POP .1280, “Paradise” (Sacred Bones, 2016)

sbr145-pop1280-300_1024x1024Voi pensate mai a quali droghe possono essere state inventate in quegli scenari sci-fi molto kitsch, pieni di luci al neon e arti automatici, realtà virtuali ed economia del bit coin?
Io in continuazione (forse perché di solito queste storie generano situazioni e personaggi così marci che sarebbe strano non chiederselo), e banalmente immagino decine di composti sintetici molto speedosi ed alienanti e pieni zeppi di allucinazioni per scampare a quello stato di polizia grigio ed opprimente.
E se continuiamo ad avvicinarci passo dopo passo al nostro amato stato di polizia, probabilmente (e scontatamente) tra sessant’anni un bong continuerà a scaldare più cuori di adolescenti brufolosi di cento compostoni futuristici che non la fanno prendere male.

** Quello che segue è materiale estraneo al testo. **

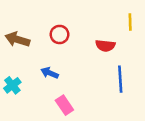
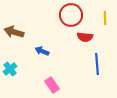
red circle: (59, 34) -> (71, 15), moved, size x1.5
blue arrow: (50, 73) -> (42, 51), moved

Ma qualcuno già ora deve avere roba del genere e io sarei decisamente convinto di prenderla ad un concerto dei Pop .1280, che spuntano dritti dritti da uno dei film a cui si faceva riferimento prima. Il gruppo di Brooklyn, arrivato ormai al loro terzo disco, presenta con “Paradise” la sua visione cupissima martellante e fluida della musica del post-2000 schiaffandoci in faccia tutto un immaginario futuristico che negli ultimi anni sta sempre più prendendo piede (ma di cui non parleremo perché poco pertinente ed interessante) con un piede e mezzo nel passato ma che, nonostante le premesse, riesce comunque a suonare interessante.

Il disco si articola come in una narrazione in tre fasi: la prima è un groviglio rumoristico plasticoso in cui drum machine e synth la fanno da padroni, per poi lasciare spazio ad una momentanea contemplazione sonora centrale, in cui delineano paesaggi quasi drone, per poi tornare nel finale alle sonorità iniziali inasprendole ancora di più e dando loro una vena aggressiva decisamente punk.

Lo scopo del lavoro del quartetto di New York è molto facile da scovare: de-umanizzare il prorpio sound, cercando di fondere a loro modo i primi Nine Inch Nails con i Kraftwek, con risultati un po’ altalenanti. Operazione simile a quella di Luis Vasquez, che con il suo progetto The Soft Moon giusto l’anno scorso ci ha regalato un disco pazzesco dalle sonorità più paranoidi e marce. I Pop .1280 invece vanno ad occupare quello spazio più riottoso, movimentato e cinico.
E anche se come detto prima i nostri riprendono a piene mani dal mondo cyberpunk et similia, è logico immaginarli come una naturale trasposizione del momento sociale e tecnico di chi con spinta libertaria e rivoltosa faceva punk alla fine dei ’70, tanto che potreste sentire vaghi echi dei Crass, forse non intenzionali, ma l’attitude è proprio quella.

Sarà questo il suono del terzo millennio? Una cosa è certa, questa sarà l’epoca delle ibridazioni, e non mi stupirei certo di trovare tra qualche anno roba del genere in un club sotterraneo di Berlino e pogare insieme ad amanti della techno. Il futuro è fluido, proprio come la musica dei Pop .1280. E proprio come lei è anche bello marcio.